Never forget, my boy, we chose you to be our son....and we're so glad you agreed to be a part of our family! Happy birthday, sweet boy!!

Cake and presents...

Don't you love these smiles?

A personal DVD player and some movies, too!

His own beanbag chair...perfect for TV and videogames!

Monday, January 14, 2013

Status report

Christmas tree??

 Still up but it has only lights, no decorations. (I packed away the sparklies and treasures today while the kids were at school) Kate says it's naked with just lights. I made a case for returning to its natural state...

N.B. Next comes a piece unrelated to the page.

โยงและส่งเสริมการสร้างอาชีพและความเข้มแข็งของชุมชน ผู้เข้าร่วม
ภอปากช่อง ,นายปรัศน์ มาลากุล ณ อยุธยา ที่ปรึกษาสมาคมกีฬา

Aniyar's bday is tomorrow. My baby is turning 15...going on younger but that's just fine. He's requested Kentucky Fried Chicken for his birthday dinner....huh???...but Dad did a web search and will bring home a KFC couch gating game day meal for our boy. Marketing is a curse...but our boy will be thrilled. Special boy, special effort...

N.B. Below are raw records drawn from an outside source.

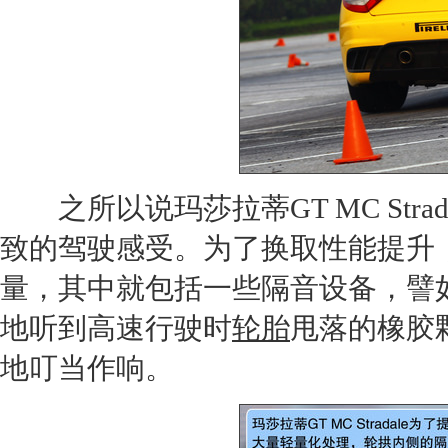
之所以说
玛莎拉蒂GT
MC St
致的驾驶感受。为了换取性能提升
量，其中就包括一些隔音设备，譬
地听到高速行驶时
轮胎
甩落的橡胶
地叮当作响。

Thursday, January 10, 2013

Shhh...don't tell anyone

I have a confession. I'm having trouble letting go of my Christmas spirit. The stockings are still hung by the chimney...the wreaths and garlands still festoon the doors and mantel...and our Christmas tree is still up and shining brightly. At first, I said we were waiting for
Новогодний, New Year's Day being the big holiday our kids celebrated instead of Christmas in Kazakhstan. Then I said we were leaving the tree up until Russian Orthodox Christmas on January 7th...since 2 of our kids are of Russian heritage, that works, right? Now it's just too darn busy around here with everyone back to school and work...wonder if I can make a case for leaving the tree up until Nauryz Meyrami (Persian New Year)? It's a huge holiday in Kazakhstan...and it's on March 21 this year. That might give me enough time to get the job done, right?

Tuesday, January 8, 2013

We finished our holidays with snow and ice

The cherubs had a long break from school, are just returning to classes today...so we decided to use the last few days of their freedom for a final blast of fun before returning to the grind. We headed to our condo in New Hampshire for some of our favorite activities. There was swimming in the rec center, movies in town, and lots of hot chocolate and winter sports. Best of all, no major drama or problems with any of our kids. Our boy did well in spite of the lack of structure that often triggers his PTSD and bipolar disorder...he spent hours in the pool which is a great stress reducer for him. Our youngest enjoyed the pool and some sledding but he was most excited about the new WiFi access that has been installed in our condo building that lets him play his favorite on-line games without leaving the condo. (Woohoo! Access to the worldwide web without a walk to the rec center! To be honest, I haven't totally decided if this is an improvement or not...I've always liked the reduced screen exposure when we're on vacation...but my youngest was ecstatic.) Anyway, the weekend was a nice opportunity for everyone to do what they enjoyed most. As for me, I had fun trying out the camera in my new Samsung Galaxy SIII phone. Here are some pics I snapped to record our outdoor antics!

There was ice skating...
and ice kung fu...
followed by ice dancing.

The weather was perfect for skating...
and snow angels...
and a snowshoe hike for Mom and Dad.

My monkey made faces...

and wrote me a message in the snow.
We went night snow tubing at the local ski resort...
and warmed up at the fire pit afterwards.
One of the kids and I took a walk and stopped to write our names...
then we played snow scrabble! 

What a perfect end to our Christmas break! Sunny days in our favorite winter playground, fluffy snow that we didn't have to shovel, lots of time to simply enjoy it instead. We're back home now and settling into our regular routine once more...but the memories of the fun we had with our kids will keep me energized for a while to come.